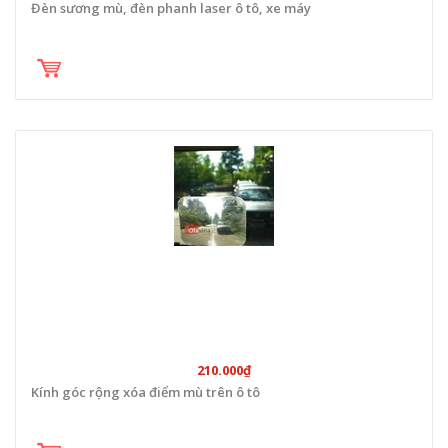
Đèn sương mù, đèn phanh laser ô tô, xe máy
210.000₫
Kính góc rộng xóa điểm mù trên ô tô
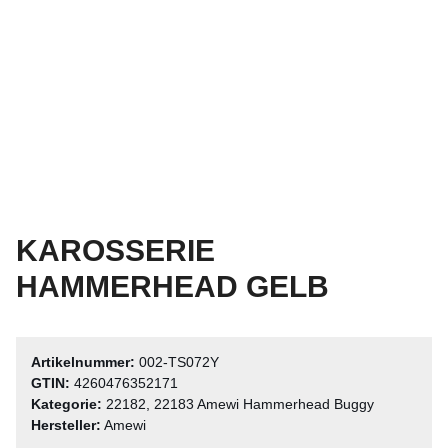
KAROSSERIE
HAMMERHEAD GELB
Artikelnummer:
002-TS072Y
GTIN:
4260476352171
Kategorie:
22182, 22183 Amewi Hammerhead Buggy
Hersteller:
Amewi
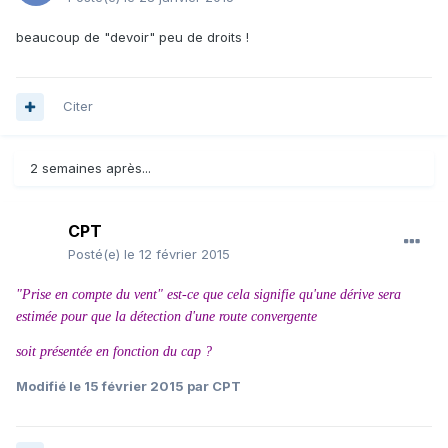
beaucoup de "devoir" peu de droits !
Citer
2 semaines après...
CPT
Posté(e)
le 12 février 2015
"Prise en compte du vent" est-ce que cela signifie qu'une dérive sera
estimée pour que la détection d'une route convergente
soit présentée en fonction du cap ?
Modifié
le 15 février 2015
par CPT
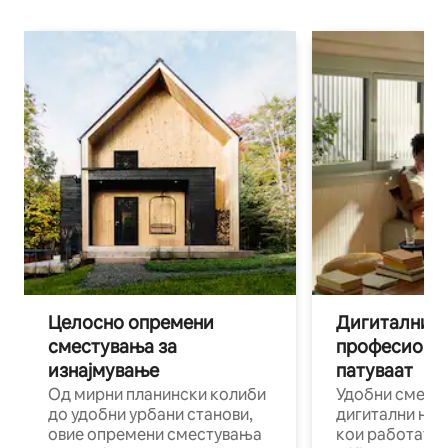
Целосно опремени
Дигитални н
сместувања за
професиона
изнајмување
патуваат
Од мирни планински колиби
Удобни смест
до удобни урбани станови,
дигитални ном
овие опремени сместувања
кои работат н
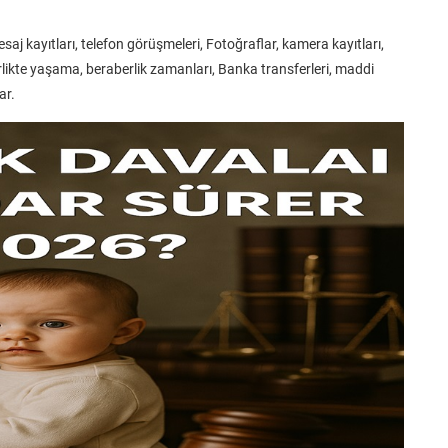
aj kayıtları, telefon görüşmeleri, Fotoğraflar, kamera kayıtları,
 Birlikte yaşama, beraberlik zamanları, Banka transferleri, maddi
ar.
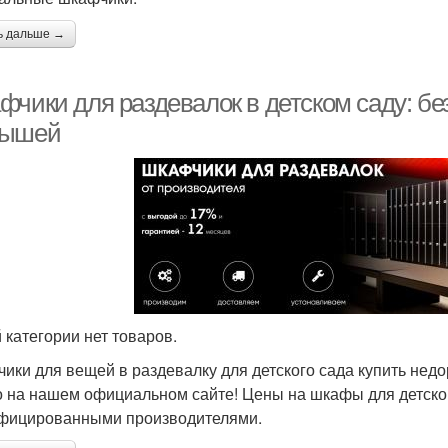
ь дальше →
фчики для раздевалок в детском саду: бе
ышей
й категории нет товаров.
ики для вещей в раздевалку для детского сада купить недор
 на нашем официальном сайте! Цены на шкафы для детског
фицированными производителями.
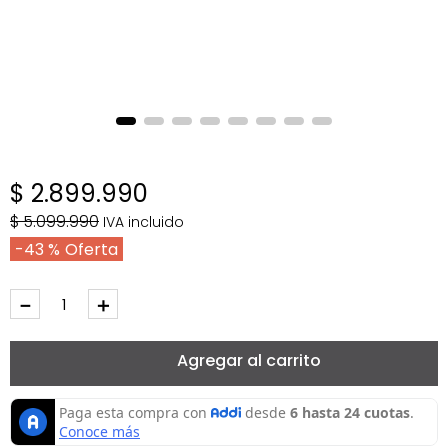
$
2
.
899
.
990
$
5
.
099
.
990
IVA incluido
43 %
－
＋
Agregar al carrito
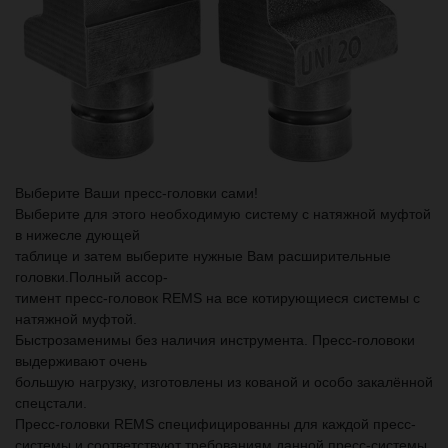
Выберите Ваши пресс-головки сами!
Выберите для этого необходимую систему с натяжной муфтой
в нижесле дующей
таблице и затем выберите нужные Вам расширительные
головки.Полный ассор-
тимент пресс-головок REMS на все котирующиеся системы с
натяжной муфтой.
Быстрозаменимы без наличия инструмента. Пресс-головоки
выдерживают очень
большую нагрузку, изготовлены из кованой и особо закалённой
спецстали.
Пресс-головки REMS специфицированны для каждой пресс-
системы и соответствуют требованиям данной пресс-системы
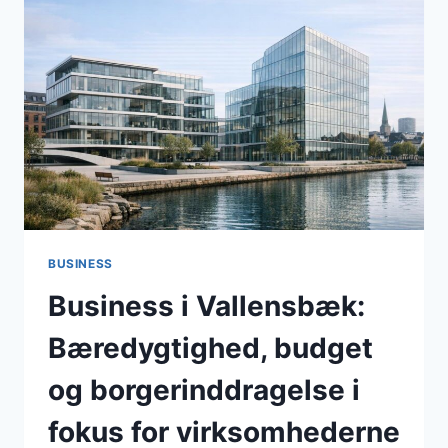
VIRKSOMHEDER
OG
TÆTTERE
DIALOG
MED
ERHVERVSLIVET
I
MAJ
2026
BUSINESS
Business i Vallensbæk:
Bæredygtighed, budget
og borgerinddragelse i
fokus for virksomhederne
⁂
**Exercise instructions**
Check each line above for the word "опремени" and say how many have it, with nothing else.

**Answer section**
2